Report these in the annual report and publish a short governance update mid-year if material changes occur.


10. Practical implementation plan — 12-month timeline (roadmap)

Months 0–1: Board resolution adopting policy; Nomination Committee TOR updated.
Months 1–3: Commission search for 1–2 directors; set targets; publish policy.
Months 3–6: Appoint first woman director(s); run induction + training.
Months 6–9: Evaluate progress; incorporate diversity KPIs into committee reporting.
Months 9–12: Publish first annual diversity disclosure; iterate policy and target next appointments.


11. FAQs

Q1: Is board gender diversity mandatory in Nepal?
A: There is no blanket legal quota for all companies under the Companies Act. However, SEBON directives for listed companies and NRB expectations for BFIs make diversity and transparent board composition a regulatory priority. Many companies adopt voluntary targets or policies.

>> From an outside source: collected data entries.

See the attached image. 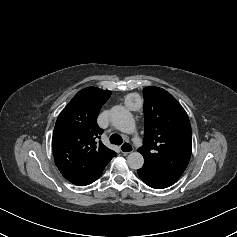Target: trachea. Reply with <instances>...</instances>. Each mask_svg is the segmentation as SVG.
Returning <instances> with one entry per match:
<instances>
[{
	"instance_id": "trachea-1",
	"label": "trachea",
	"mask_w": 237,
	"mask_h": 237,
	"mask_svg": "<svg viewBox=\"0 0 237 237\" xmlns=\"http://www.w3.org/2000/svg\"><path fill=\"white\" fill-rule=\"evenodd\" d=\"M110 142L115 145H121L123 140L120 135L118 134H112L110 137Z\"/></svg>"
}]
</instances>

Q2: What counts as an independent director under Nepal law?
A: The Companies Act defines independent director criteria (e.g., no material pecuniary relationship with the company). SEBON also sets standards for listed companies; always check the current definitions in the Act and SEBON directives.

Q3: Will appointing women directors increase legal risk?
A: No — properly vetted and inducted directors reduce governance risk. Appointments must follow fit-and-proper procedures (especially for BFIs). Token appointments, however, may raise reputational concerns.

Q4: Should diversity targets be published?
A: Yes — publication improves accountability and investor confidence. For listed companies, align disclosures with SEBON guidance. Publishing also helps attract candidates who value transparent governance.

Q5: What incentives can boards use to promote diversity?
A: Positive incentives include director development programs, reasonable remuneration, committee leadership opportunities, and transparent succession planning. Linking progress to KPIs for the Nomination Committee or senior management can also help.


12. Recommendations

  1. Present a short Board Resolution and draft Board Diversity Policy for board approval within 30 days.
  2. Update the Nomination Committee TORs to include diversity responsibilities and reporting.
  3. Start an immediate search for at least one qualified woman director (use networks & search firms).
  4. Prepare a one-page disclosure for the next annual report describing targets and implementation timeline.
  5. For BFIs, liaise with NRB on fit-and-proper requirements before finalising appointments.

Conclusion

Board diversity and gender diversity policies are not merely compliance projects — they are strategic levers for better governance, risk management and investor confidence in Nepal. For lawyers advising boards, the work is practical: draft clear policies, ensure regulatory alignment (Companies Act, SEBON, NRB), design measurable targets, and create the operational pipeline to recruit, train and retain diverse directors. Companies that act now will gain governance robustness and a competitive reputational edge.